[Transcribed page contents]

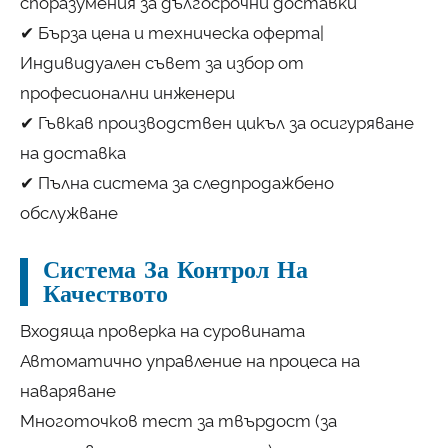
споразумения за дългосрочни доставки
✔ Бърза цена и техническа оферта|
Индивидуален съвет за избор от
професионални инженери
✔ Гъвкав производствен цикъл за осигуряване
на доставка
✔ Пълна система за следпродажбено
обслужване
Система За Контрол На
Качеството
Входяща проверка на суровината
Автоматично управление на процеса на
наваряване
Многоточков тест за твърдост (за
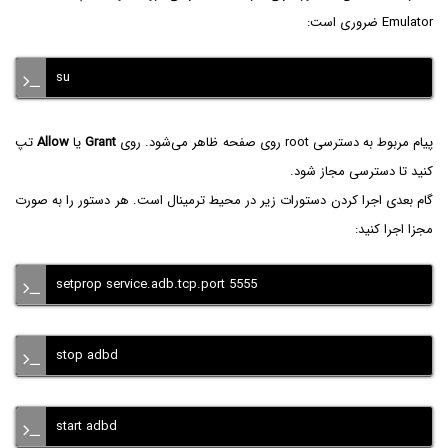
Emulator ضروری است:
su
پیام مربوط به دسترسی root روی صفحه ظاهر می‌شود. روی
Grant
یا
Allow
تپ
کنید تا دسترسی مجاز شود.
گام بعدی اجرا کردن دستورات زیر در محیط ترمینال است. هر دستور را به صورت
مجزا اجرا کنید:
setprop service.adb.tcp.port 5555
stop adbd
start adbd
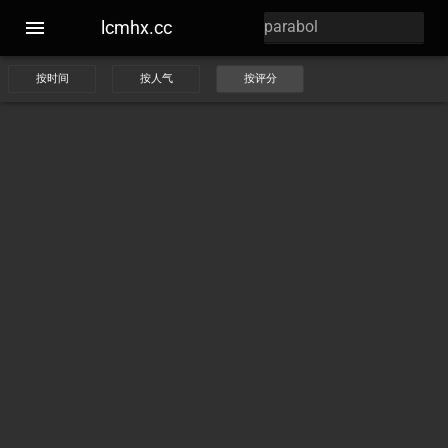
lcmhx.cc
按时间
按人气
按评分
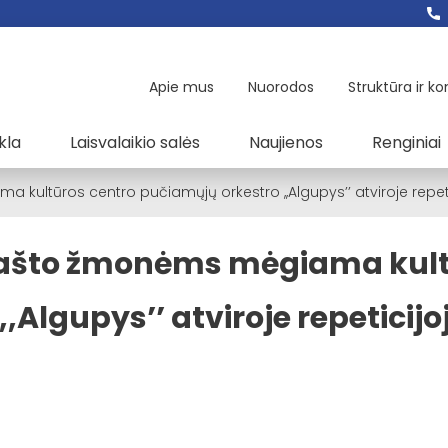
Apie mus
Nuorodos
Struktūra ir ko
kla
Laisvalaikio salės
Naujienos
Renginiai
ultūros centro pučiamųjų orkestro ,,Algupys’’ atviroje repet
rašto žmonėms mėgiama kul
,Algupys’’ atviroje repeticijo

◆ Assignment
Retype only the lines above from the one with "Входяща проверка на суровината" through the last, both ends included, keeping every picture out of the copy.

◆ Output below
Входяща проверка на суровината
Автоматично управление на процеса на
наваряване
Многоточков тест за твърдост (за
Emulator ضروری است:
su
پیام مربوط به دسترسی root روی صفحه ظاهر می‌شود. روی
Grant
یا
Allow
تپ
کنید تا دسترسی مجاز شود.
گام بعدی اجرا کردن دستورات زیر در محیط ترمینال است. هر دستور را به صورت
مجزا اجرا کنید:
setprop service.adb.tcp.port 5555
stop adbd
start adbd
lcmhx.cc
按时间
按人气
按评分
Apie mus
Nuorodos
Struktūra ir ko
kla
Laisvalaikio salės
Naujienos
Renginiai
ultūros centro pučiamųjų orkestro ,,Algupys’’ atviroje repet
rašto žmonėms mėgiama kul
,Algupys’’ atviroje repeticijo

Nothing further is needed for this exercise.